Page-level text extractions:
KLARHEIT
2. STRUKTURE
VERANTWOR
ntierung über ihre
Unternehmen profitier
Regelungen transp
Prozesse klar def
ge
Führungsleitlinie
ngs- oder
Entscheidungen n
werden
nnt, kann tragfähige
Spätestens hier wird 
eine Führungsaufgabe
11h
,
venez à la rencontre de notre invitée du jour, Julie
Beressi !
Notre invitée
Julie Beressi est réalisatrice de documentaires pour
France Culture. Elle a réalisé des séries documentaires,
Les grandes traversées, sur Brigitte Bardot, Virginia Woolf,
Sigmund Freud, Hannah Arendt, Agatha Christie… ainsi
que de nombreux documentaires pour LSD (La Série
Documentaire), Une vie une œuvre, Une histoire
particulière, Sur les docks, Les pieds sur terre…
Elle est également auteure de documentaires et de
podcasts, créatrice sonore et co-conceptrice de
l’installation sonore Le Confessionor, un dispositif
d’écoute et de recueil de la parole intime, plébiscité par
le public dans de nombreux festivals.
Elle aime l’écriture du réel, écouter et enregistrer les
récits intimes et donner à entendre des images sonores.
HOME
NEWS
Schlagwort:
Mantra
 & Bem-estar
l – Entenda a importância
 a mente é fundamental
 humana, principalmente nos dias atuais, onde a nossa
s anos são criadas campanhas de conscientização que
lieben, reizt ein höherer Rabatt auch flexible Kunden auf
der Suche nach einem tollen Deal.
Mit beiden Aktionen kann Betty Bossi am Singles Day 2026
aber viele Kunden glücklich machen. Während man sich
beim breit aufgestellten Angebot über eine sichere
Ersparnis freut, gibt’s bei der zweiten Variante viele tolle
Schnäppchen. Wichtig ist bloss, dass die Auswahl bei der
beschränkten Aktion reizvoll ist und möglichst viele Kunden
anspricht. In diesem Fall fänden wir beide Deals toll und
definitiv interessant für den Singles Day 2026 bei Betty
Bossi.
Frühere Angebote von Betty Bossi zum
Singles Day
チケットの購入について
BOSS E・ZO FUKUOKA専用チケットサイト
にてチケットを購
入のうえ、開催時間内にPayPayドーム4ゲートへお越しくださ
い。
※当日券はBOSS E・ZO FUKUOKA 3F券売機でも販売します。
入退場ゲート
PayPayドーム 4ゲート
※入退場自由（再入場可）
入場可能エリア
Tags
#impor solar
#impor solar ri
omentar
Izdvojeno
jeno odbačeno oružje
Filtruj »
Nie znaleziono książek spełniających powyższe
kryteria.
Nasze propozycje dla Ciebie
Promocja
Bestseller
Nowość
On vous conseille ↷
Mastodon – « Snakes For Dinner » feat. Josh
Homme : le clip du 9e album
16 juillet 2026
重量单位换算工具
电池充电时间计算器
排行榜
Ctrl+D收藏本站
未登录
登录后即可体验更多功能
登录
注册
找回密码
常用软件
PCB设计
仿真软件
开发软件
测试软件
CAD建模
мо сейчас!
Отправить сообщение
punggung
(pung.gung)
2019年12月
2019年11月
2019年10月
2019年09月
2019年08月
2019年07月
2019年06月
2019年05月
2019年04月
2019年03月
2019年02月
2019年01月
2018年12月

Your instructions: Please find each line in the records above that holds the word "Kunden", and copy it.

Answer to the problem:
lieben, reizt ein höherer Rabatt auch flexible Kunden auf
aber viele Kunden glücklich machen. Während man sich
beschränkten Aktion reizvoll ist und möglichst viele Kunden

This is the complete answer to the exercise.